The Design Of The VHF Low Noise Amplifier

The 21st century is the era of rapid development of information technology, and electronic technology based on micro-electronic is the material base for promote information development. The wireless communications IC consists of transmitter modules and receiver modules. Low Noise Amplifier (LNA) is the key in receiver modules, and it is widely used in Universe Communication, Radars, Electronic Countermeasures, Telemetry and Remote Mapping, Radio Astronomy, Geodetic, Microwave Communications, etc.The main effect of the LNA is to amplify the weak signals received from the antenna, the transient electromagnetic signals from the geological exploration, the weak signals from the sensor and so on.
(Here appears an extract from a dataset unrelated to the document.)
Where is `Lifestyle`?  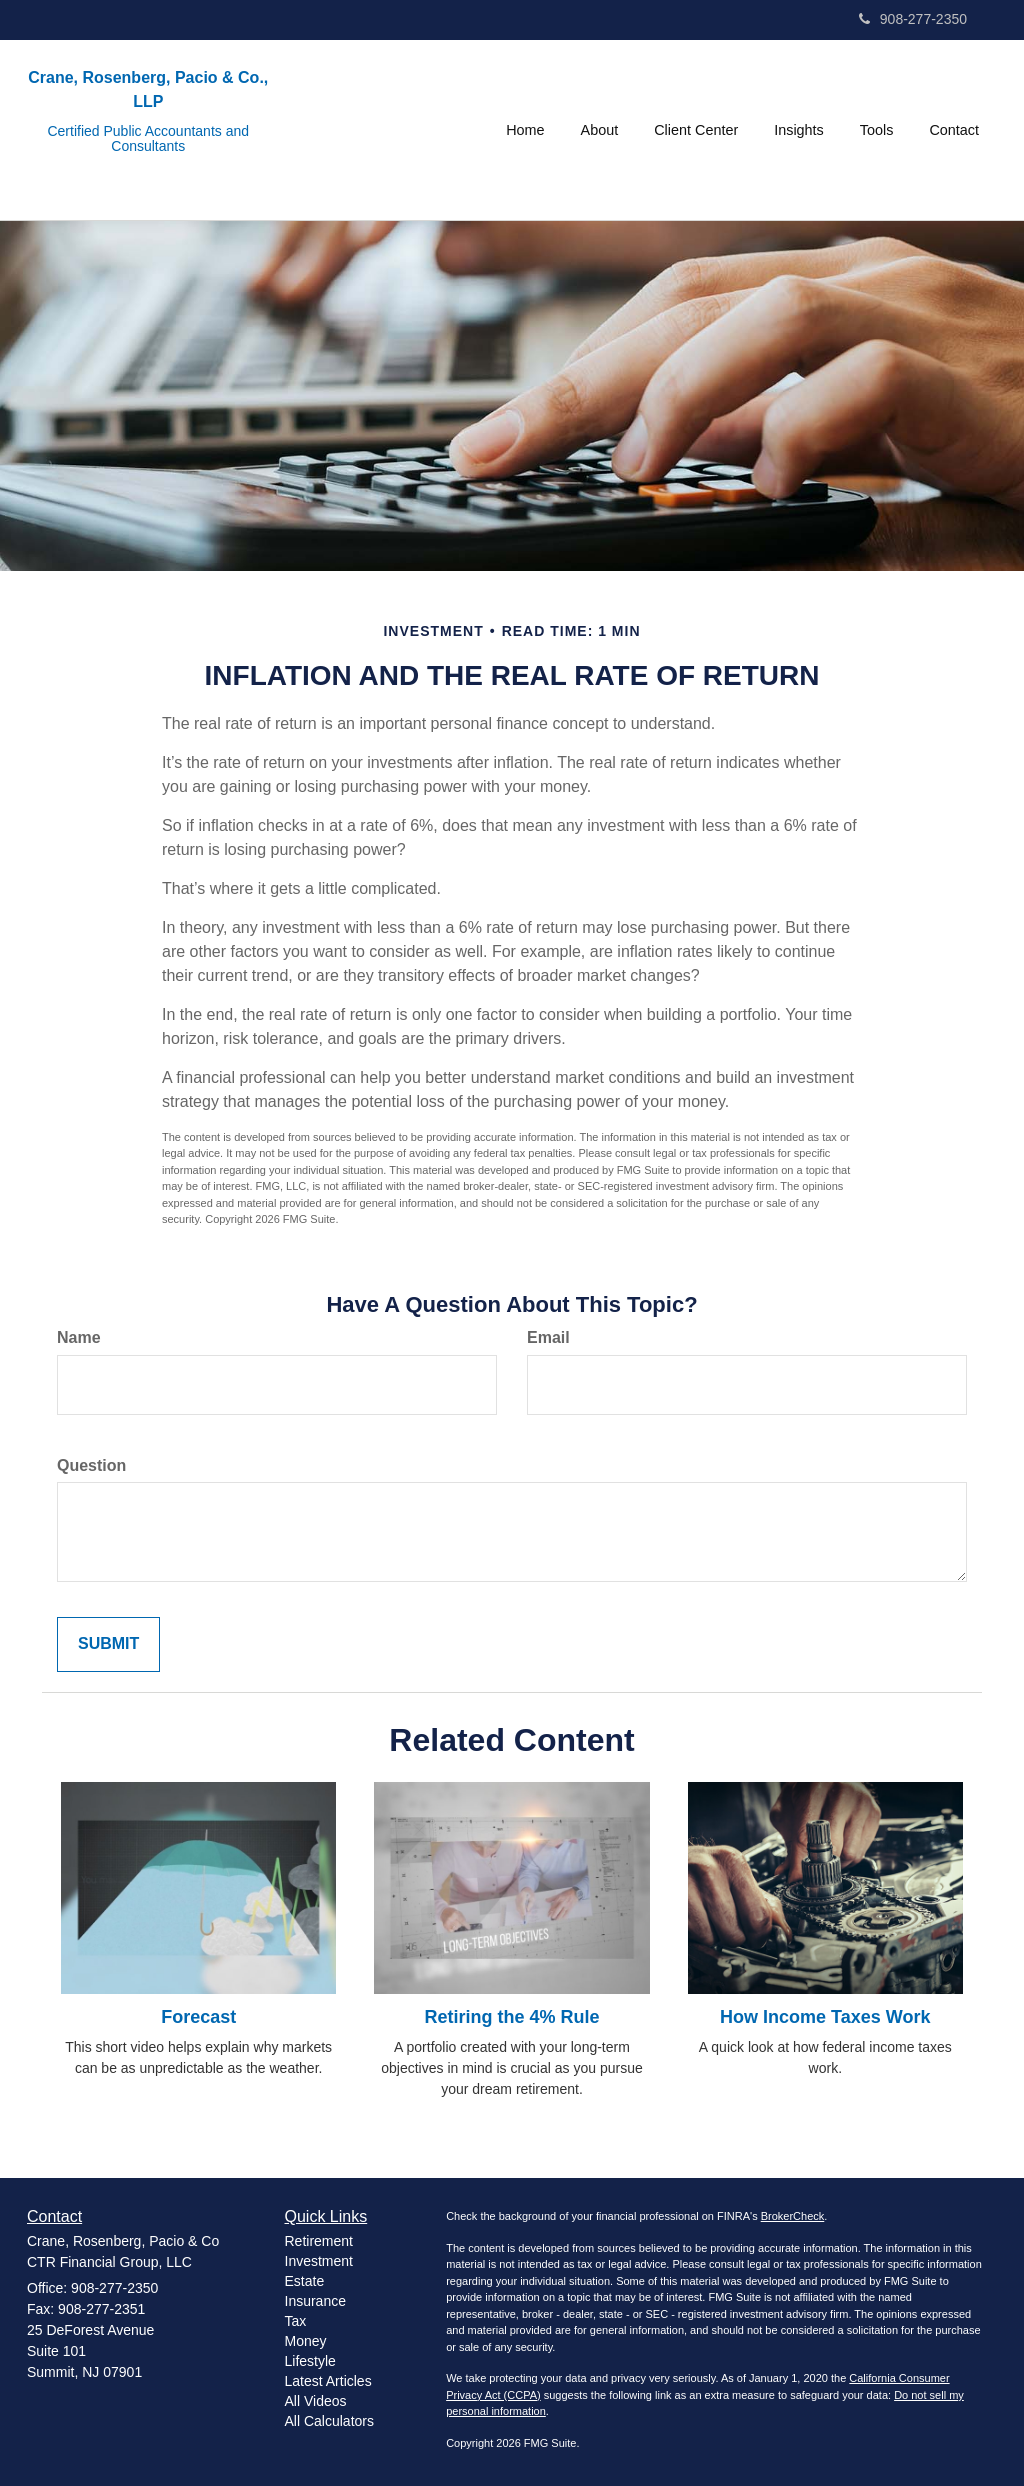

At the same time reduce the noise interference, so that the required information can be demodulated. Therefore, the design of low noise amplifier is crucial to the receiver, and it directly affects the performance of the overall system, especially the sensitivity of the receiver. Low noise, high gain and wide-band become the developmental tendency of LNA.This paper describes the basic theory of low noise amplifier and also gives a brief introduction of system noise and its measurement technology. Then it presents the difficulties about the design of low noise amplifier after reading a large number of literatures, including the matching network, the stability of the transistor and so on. In the VHF low noise amplifier, this paper proposes a way of capacitor feedback which can make the noise figure and input match to achieve a good compromise.In this paper, the low noise, high electron mobility transistor ATF-54143 of Agilent Company is used. Combining the radio frequency software ADS (Advanced Design System 2008), the input and output matching network and the bias circuit of the LNA are designed. Considering several performance indexes including gain, noise figure, VSWR, the LNA is further optimized. The layout is simulated with Momentum simulator in ADS. Finally, the PCB layout of the circuit is realized by the software Protel DXP, and the physical production, measurement and debugging of the circuit are completed. The testing results of the LNA show that power gain is 23dB, and the NF is about 0.6dB. The project demand is achieved.